▶ [Problem requirements] Give the whole listing below once more, exactly, without pictures.

▶ [Material provided]

----------------------------------------

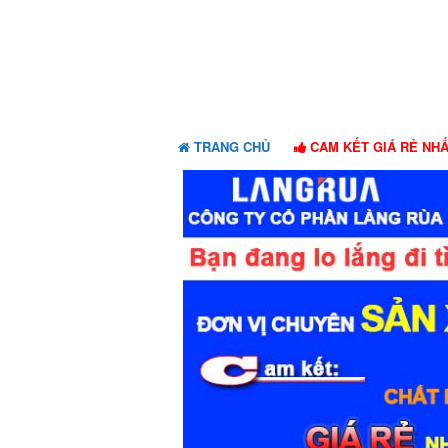
Skip
Skip
to
to
navigation
content
TRANG CHỦ
CAM KẾT GIÁ RẺ NH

----------------------------------------

▶ [Response to this exercise]
Skip
Skip
to
to
navigation
content
TRANG CHỦ
CAM KẾT GIÁ RẺ NH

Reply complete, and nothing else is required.